Pritzker continues to encourage everyone to wear masks so students can stay in school for in-person learning.

Meanwhile, Senate Republican Leader Dan McConchie says Pritzker is failing to accept defeat while his “ego and desire for power” lead him through more decisions. He argues Pritzker is doubling down on his mask mandate and looking for total control of schools.

“It’s clear that the governor can’t stand the thought of loosening his grip on ruling unilaterally through this pandemic, thus he is willing to go to every extent possible to maintain that power,” McConchie said. “The fact that he is easing the mask mandate on nearly everyone but students just proves his true intentions.

The Pritzker administration says the statewide mask mandate will end for most indoor settings will end on February 28. However, mask requirements will continue where federally mandated, such as on public transit and in high-risk settings including healthcare facilities and congregate care. Pritzker previously noted that he would follow guidance from Dr. Ngozi Ezike and other health experts on when to remove masks in schools, although he hinted it would happen in a few weeks.

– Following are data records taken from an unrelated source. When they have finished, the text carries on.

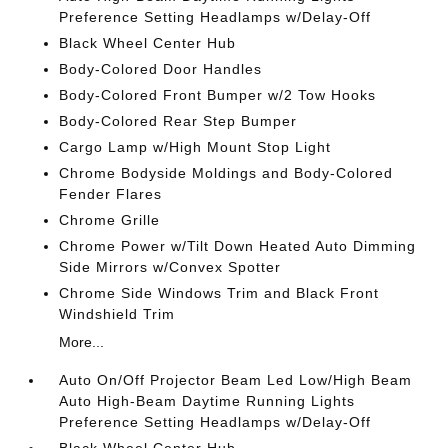
Preference Setting Headlamps w/Delay-Off
Black Wheel Center Hub
Body-Colored Door Handles
Body-Colored Front Bumper w/2 Tow Hooks
Body-Colored Rear Step Bumper
Cargo Lamp w/High Mount Stop Light
Chrome Bodyside Moldings and Body-Colored
Fender Flares
Chrome Grille
Chrome Power w/Tilt Down Heated Auto Dimming
Side Mirrors w/Convex Spotter
Chrome Side Windows Trim and Black Front
Windshield Trim
More...
Auto On/Off Projector Beam Led Low/High Beam
Auto High-Beam Daytime Running Lights
Preference Setting Headlamps w/Delay-Off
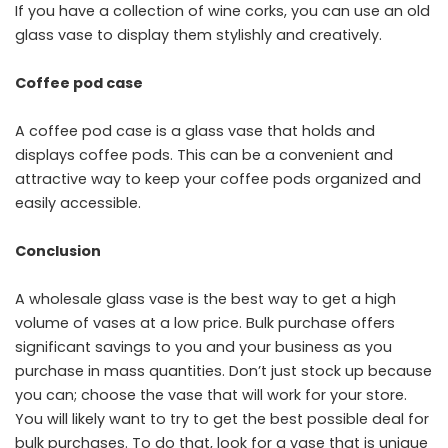
If you have a collection of wine corks, you can use an old
glass vase to display them stylishly and creatively.
Coffee pod case
A coffee pod case is a glass vase that holds and
displays coffee pods. This can be a convenient and
attractive way to keep your coffee pods organized and
easily accessible.
Conclusion
A wholesale glass vase is the best way to get a high
volume of vases at a low price. Bulk purchase offers
significant savings to you and your business as you
purchase in mass quantities. Don’t just stock up because
you can; choose the vase that will work for your store.
You will likely want to try to get the best possible deal for
bulk purchases. To do that, look for a vase that is unique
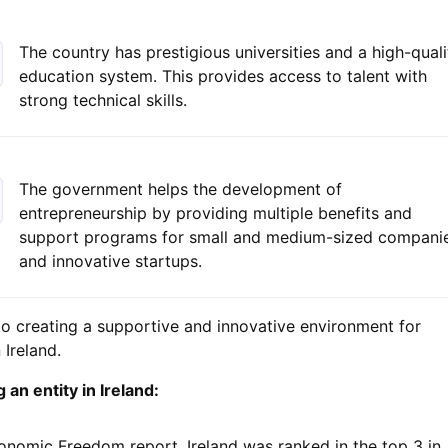
The country has prestigious universities and a high-quali
education system. This provides access to talent with
strong technical skills.
The government helps the development of
entrepreneurship by providing multiple benefits and
support programs for small and medium-sized compani
and innovative startups.
to creating a supportive and innovative environment for
Ireland.
an entity in Ireland:
onomic Freedom report, Ireland was ranked in the top 3 in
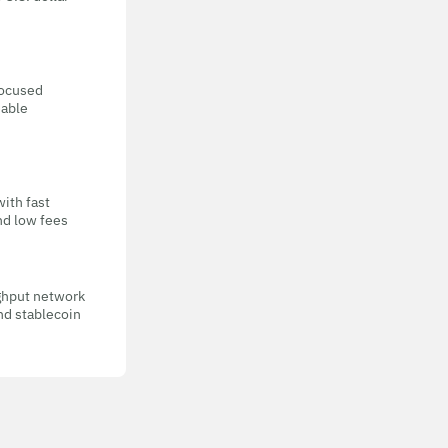
focused
eable
with fast
nd low fees
ghput network
nd stablecoin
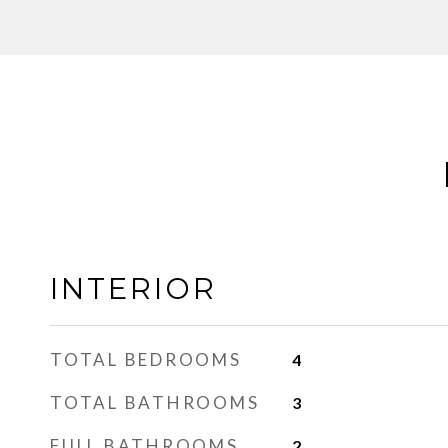
INTERIOR
TOTAL BEDROOMS
4
TOTAL BATHROOMS
3
FULL BATHROOMS
2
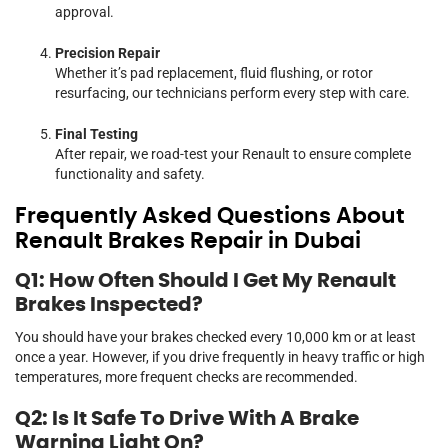
approval.
Precision Repair
Whether it’s pad replacement, fluid flushing, or rotor
resurfacing, our technicians perform every step with care.
Final Testing
After repair, we road-test your Renault to ensure complete
functionality and safety.
Frequently Asked Questions About
Renault Brakes Repair in Dubai
Q1: How Often Should I Get My Renault
Brakes Inspected?
You should have your brakes checked every 10,000 km or at least
once a year. However, if you drive frequently in heavy traffic or high
temperatures, more frequent checks are recommended.
Q2: Is It Safe To Drive With A Brake
Warning Light On?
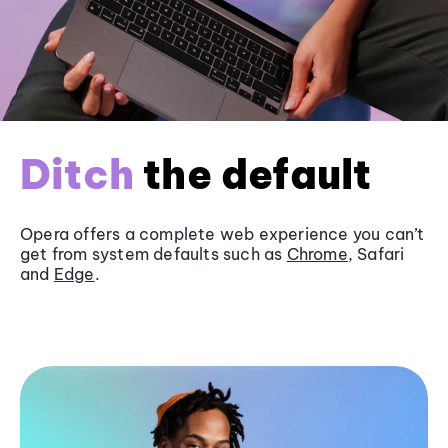
Ditch
the default
Opera offers a complete web experience you can’t
get from system defaults such as
Chrome
, Safari
and
Edge
.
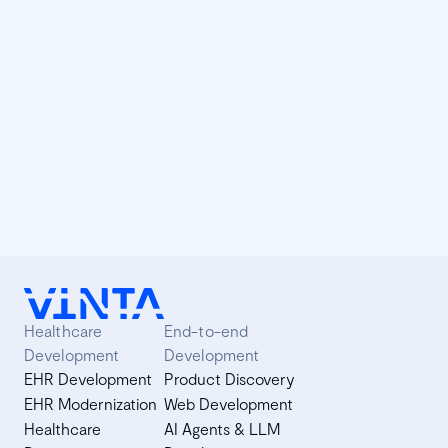
understand better how it works under the hood? Don't
worry. We will explain.
Vinta Talks: maximizing Django with
Celery
In partnership with Django Boston, Vinta promoted a
workshop on how to boost Django projects with Celery.
Learn more and scale your web applications using Celery.
Healthcare
End-to-end
Development
Development
EHR Development
Product Discovery
EHR Modernization
Web Development
Healthcare
AI Agents & LLM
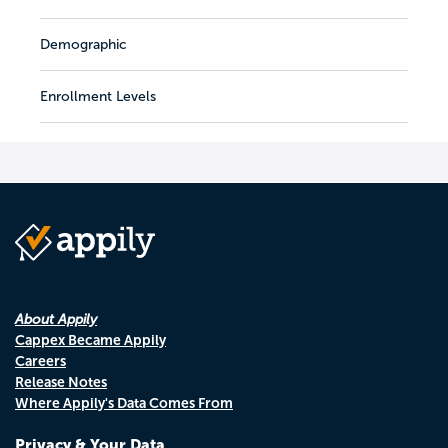
Demographic
Enrollment Levels
About Appily
Cappex Became Appily
Careers
Release Notes
Where Appily's Data Comes From
Privacy & Your Data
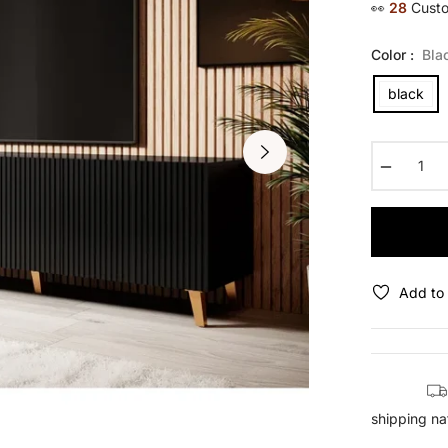
👀
29
Custo
Color :
Bla
black
−
Add to 
shipping na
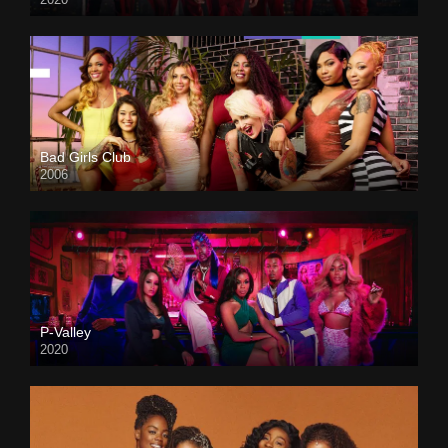
Bad Girls Club
2006
P-Valley
2020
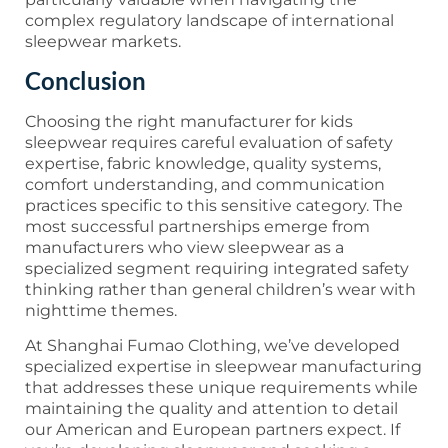
complex regulatory landscape of international
sleepwear markets.
Conclusion
Choosing the right manufacturer for kids
sleepwear requires careful evaluation of safety
expertise, fabric knowledge, quality systems,
comfort understanding, and communication
practices specific to this sensitive category. The
most successful partnerships emerge from
manufacturers who view sleepwear as a
specialized segment requiring integrated safety
thinking rather than general children’s wear with
nighttime themes.
At Shanghai Fumao Clothing, we’ve developed
specialized expertise in sleepwear manufacturing
that addresses these unique requirements while
maintaining the quality and attention to detail
our American and European partners expect. If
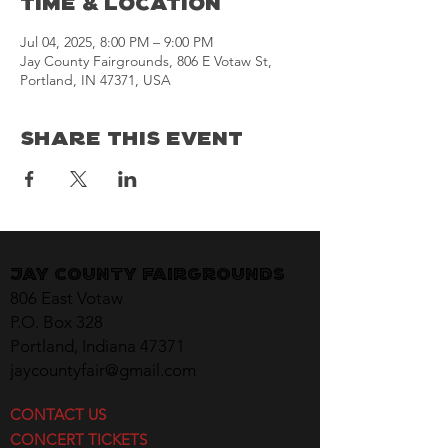
Time & Location
Jul 04, 2025, 8:00 PM – 9:00 PM
Jay County Fairgrounds, 806 E Votaw St,
Portland, IN 47371, USA
Share This Event
Jay County Fairgrounds
806 East Votaw
P.O. Box 328
Portland, Indiana 47371
jaycountyfair@gmail.com
CONTACT US
CONCERT TICKETS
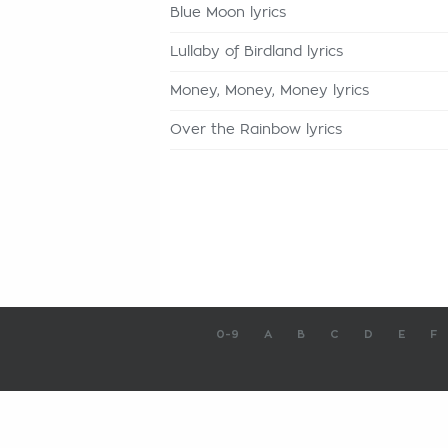
Blue Moon lyrics
Lullaby of Birdland lyrics
Money, Money, Money lyrics
Over the Rainbow lyrics
0-9
A
B
C
D
E
F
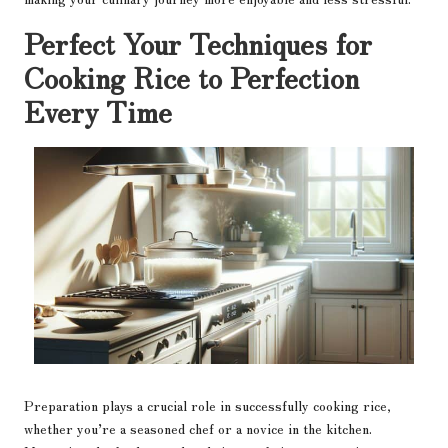
Perfect Your Techniques for
Cooking Rice to Perfection
Every Time
Preparation plays a crucial role in successfully cooking rice,
whether you’re a seasoned chef or a novice in the kitchen.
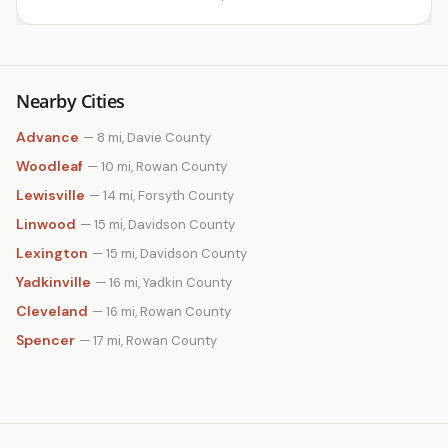
Nearby Cities
Advance
— 8 mi, Davie County
Woodleaf
— 10 mi, Rowan County
Lewisville
— 14 mi, Forsyth County
Linwood
— 15 mi, Davidson County
Lexington
— 15 mi, Davidson County
Yadkinville
— 16 mi, Yadkin County
Cleveland
— 16 mi, Rowan County
Spencer
— 17 mi, Rowan County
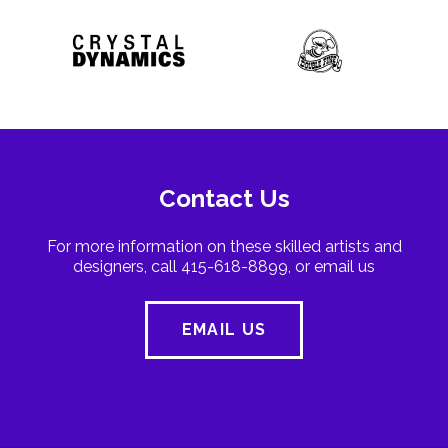
Contact Us
For more information on these skilled artists and
designers, call 415-618-8899, or email us
EMAIL US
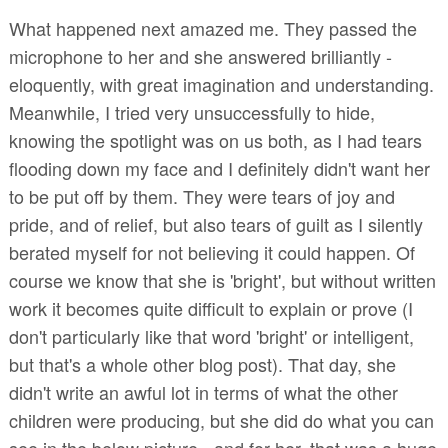
What happened next amazed me. They passed the
microphone to her and she answered brilliantly -
eloquently, with great imagination and understanding.
Meanwhile, I tried very unsuccessfully to hide,
knowing the spotlight was on us both, as I had tears
flooding down my face and I definitely didn't want her
to be put off by them. They were tears of joy and
pride, and of relief, but also tears of guilt as I silently
berated myself for not believing it could happen. Of
course we know that she is 'bright', but without written
work it becomes quite difficult to explain or prove (I
don't particularly like that word 'bright' or intelligent,
but that's a whole other blog post). That day, she
didn't write an awful lot in terms of what the other
children were producing, but she did do what you can
see in the below picture - and for her, that was a huge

A spokesperson for House Speaker Emanuel “Chris” Welch also responded to the court’s ruling and encouraged masking.

“The Speaker has long been an advocate of the use of masks in this pandemic, especially to protect our most vulnerable,” said Jaclyn Driscoll. “With the teacher shortage and our educators being exhausted in general, wearing a mask seems like a simple step to keep everyone safe and our kids learning in-person.”